写真会は嵐のようでした。
トイレ行こー、ついでに逃走しよー、と生徒会室の扉を開けた先には例の御方達………ファンクラブ会長達がいたのだ。
「優美!なんで体育館いなかったのよ!」
「あ、撫子先輩……えっ……と……!?」
ちょっと待って!先輩、揺すり方が激しすぎます!
「だって需要ないから」さえも言えない程強く揺さぶらないで!ぐらぐらする!
それを見かねたのか、ユリア様が助け舟を出してくれた。
「撫子さん、そのくらいにしておあげなさい。優美さん困ってらっしゃるわよ」
「でもさー」
「まぁ、写真ならここでも撮れるしいいんじゃない?」
「菊乃も言うんだったら………」
はぁ、やっと解放された。解放されても頭ぐるぐるしてるけどね………。
「ところで優美さん、どこに行くの?まさか逃げ」
「と、トイレに行くところです!」
すみれ先輩、勘良すぎです。てか、目が座ってらっしゃるのはなぜなんですかー、なんで逃げるの分かったんですか!今風に言うと、パねぇ、マジパねぇって奴だよね!………あれ、古かった?

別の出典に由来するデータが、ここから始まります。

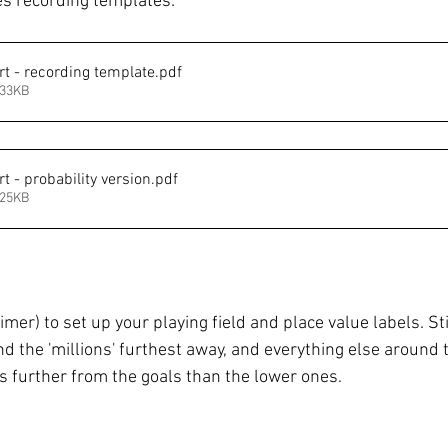
s recording templates:  
rt - recording template
.pdf
133KB
t - probability version
.pdf
125KB
imer) to set up your playing field and place value labels. Sti
nd the 'millions' furthest away, and everything else around t
s further from the goals than the lower ones.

まあ、逃げないとは言ってないから、トイレにこも…………あ、いや、こもると色々女としての危機が迫るか。トイレに行って、メールで友達に呼ばれたからって言って逃走しよう、そうしよう!
「じゃあ、行ってきます」
と足を踏み出したところで服を引っ張られた。
振り向くと、椿先輩が私の体操服をつかんでいて、
「………私も」
え、一緒に来るんですか?私からしてみたら非常に困るんですが。
「あ、私も行くー」
撫子先輩もなんですね、私の計画は尽く潰されるんですね………泣きたい。
トイレから戻ると、そこはもうカメラフラッシュのオンパレードだった。まあ、体育館での生徒会役員との撮影会も似たようなものだけど、被写体がモデル並の美形ばかりだから、雑誌の撮影みたいになってる。
「あれ?」
その集団の中に、見慣れない男子生徒がいる。
こちらに背中を見せているため顔は分からないが、この場にいるのだから、考えられるのは桃華のファンクラブ会長しかいない。桃華と親しげに話しているからそれと見て間違いなさそうだ。
ここで、今まで散々逃げられなかった私の気分がふっと上昇した。もしかしたら、彼は私のような普通さんで、この写真会に動揺してるのではないかと!
これは!これはモブ顔か!?
「あ、優美ちゃん!写真写真!」
桃華の呼びかけに反応するように彼がこちらを向く。
私は期待を込めてわくわく見ていたが、次の瞬間、ものすごく後悔した。
「あ、初めまして。桃華様のファンクラブ会長をしています、小林克也といいます」
「お前もか………」
あれはイケメン(てき)だ。あちら側の人間だったわ。気分が一気に下降する私にきょとんとしてるけど、原因あなただよ?役員達よりキラキラしているワケじゃないけど、女には困らないだろうなくらいなイケメンであるあなた様ですよ。
期待したのにぃ………。なんかカエサルや項王の気持ちが分かった気がする。彼らは死に際だったから、もっと悲壮感ただよってたでしょうけど。
私がぼっちに打ちひしがれていると、さらなる爆弾が。
「あ、ついでに言うと、優実ちゃんのファンクラブのナンバー17番さんだから」
「はぁ!?」
いつの間に増えてんのファンクラブ!あんなもの今の時点でも黒歴史以外の何物でもないのに!てか今闇に葬れるなら今すぐ清めの塩用意するのに!
「さ!写真撮らないと時間無くなっちゃうよ、早く早く!」
元凶が何を言うか!
思わず桃華を睨んだけど桃華は小林君とそ知らぬ顔でカメラの輪の中に入って行った。仕方ない。参加するか、後で恨みは買いたくないし。顔が整ってらっしゃる方々って怒ったら普通の人より凄味が増すんだよね。それだけは避けなきゃ。
その後、1人1人ツーショット写真を撮らされたり、皆での集合写真でセンターにさせられそうになるのを本気で阻止していたらあっという間に試合の時間となった。まるで嵐。生徒会室はそこまで広いというわけじゃないので結構もみくちゃにされた。居づらいことこの上ない。更にカメラマンさんが「青春だなぁ」とかいった目で見てくるので物凄くいたたまれなかったしね!
勿論センターは死ぬ気で阻止しましたよ!後で女の子たちに私の顔だけ切り取られる未来を想像してきちんと端っこになりましたとも。自分のとこだけが切り取ら………言ってて悲しくなってきた私は悪くないと思う。